Before we address that question lets look at what the latest numbers and events have told us and what they are telling us for the upcoming weeks.
What we’re digesting
Friday (1/6/23) saw the market make an impressive positive move. The Dow climbed 700 points to close at 33,630 (+2.13 %). The S&P 500 rose 87 points to close at 3,895 (+2.28 %) and by anybody’s standards these are impressive numbers. If we offered emotional advice, we would be inclined to find our party hats and noise makers left over from New Years. The truth is, however, that we are embroiled yet again in what seems to be another Bear Market rally. We’ll wait to see if the above averages break out above their resistance levels but as we closely followed the numbers coming out of Wall Street on Friday some very interesting movements were signaling a degree of caution before we felt comfortable celebrating. In fact, some of the indicators confirmed that it is just as we suspected – a great short-term upswing may be in the works. But please keep in mind what we continually espouse – It’s not what you make, but what you keep that counts………..
Despite what some analysts want to hear, we continue to listen to what the Federal Reserve is actually saying: inflation needs to come down to an annual level of 2% and we will continue to raise interest rates until we achieve that objective!
What we witnessed on Friday’s large rally was due to investors focusing on the possibility that good job news – that less jobs were created - would induce the Fed’s to ease continued rate hikes somewhat. But again, as we’ve said, we continue to listen to what the Federal Reserve is saying and not what we want or wish them to say. In fact, if you were to read the minutes of the Fed meeting in December (which was made public this past Wednesday) none of the top 19 Federal Reserve officials believe it appropriate to lower interest rates this year (2023)!
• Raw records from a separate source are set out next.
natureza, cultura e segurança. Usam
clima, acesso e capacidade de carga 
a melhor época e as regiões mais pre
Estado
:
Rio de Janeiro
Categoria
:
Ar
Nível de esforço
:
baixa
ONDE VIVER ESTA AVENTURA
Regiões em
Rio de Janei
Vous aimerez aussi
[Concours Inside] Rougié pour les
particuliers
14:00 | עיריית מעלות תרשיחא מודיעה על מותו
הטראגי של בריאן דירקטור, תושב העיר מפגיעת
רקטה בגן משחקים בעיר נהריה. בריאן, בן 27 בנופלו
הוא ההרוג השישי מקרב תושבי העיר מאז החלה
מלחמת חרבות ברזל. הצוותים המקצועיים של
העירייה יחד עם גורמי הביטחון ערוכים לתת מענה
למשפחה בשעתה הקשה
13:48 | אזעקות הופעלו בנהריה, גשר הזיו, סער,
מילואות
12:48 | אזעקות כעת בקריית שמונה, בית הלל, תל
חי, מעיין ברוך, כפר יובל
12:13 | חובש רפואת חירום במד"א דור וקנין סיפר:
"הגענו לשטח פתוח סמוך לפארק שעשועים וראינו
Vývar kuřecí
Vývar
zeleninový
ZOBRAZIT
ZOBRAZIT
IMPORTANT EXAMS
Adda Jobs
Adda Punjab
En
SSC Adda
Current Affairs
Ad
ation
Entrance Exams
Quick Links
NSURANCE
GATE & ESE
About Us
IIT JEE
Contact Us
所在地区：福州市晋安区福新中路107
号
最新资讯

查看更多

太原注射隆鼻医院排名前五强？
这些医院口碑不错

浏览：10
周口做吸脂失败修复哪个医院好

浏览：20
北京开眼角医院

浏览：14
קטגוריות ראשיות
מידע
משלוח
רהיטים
Although inflation has eased a bit, while the Fed continues to adjust rates upward to achieve their 2% goal, the likelihood of a recession becomes more apparent. Even the ‘Maestro’ (as he was once referred to) Alan Greenspan, the former Fed Chairman, observed that an economic recession is the “most likely outcome” as the Federal Reserve continues to increase interest rates. A recent Gallup pole found that fully 79 % of Americans believe that 2023 will see economic difficulties, 65 % believe that the cost of goods and services will dramatically increase and 81 % believe that higher tax rates are a given this year!
Some of those not forecasting a recession this year simply believe it will take more time and are forecasting a 2024 recession. Kristalina Georgieva, the Chairwoman of the International Monetary Fund (IMF) sees a third of the global economy experiencing a recession sometime in 2024. In fact, Gita Gopinath, a deputy managing director of the IMF is encouraging the Federal Reserve to continue their rate hikes! To suspect that the Fed will lower rates anytime soon runs counter to any available information as we’ve pointed out and frankly, we are puzzled as to what crystal ball some market gurus are gazing at.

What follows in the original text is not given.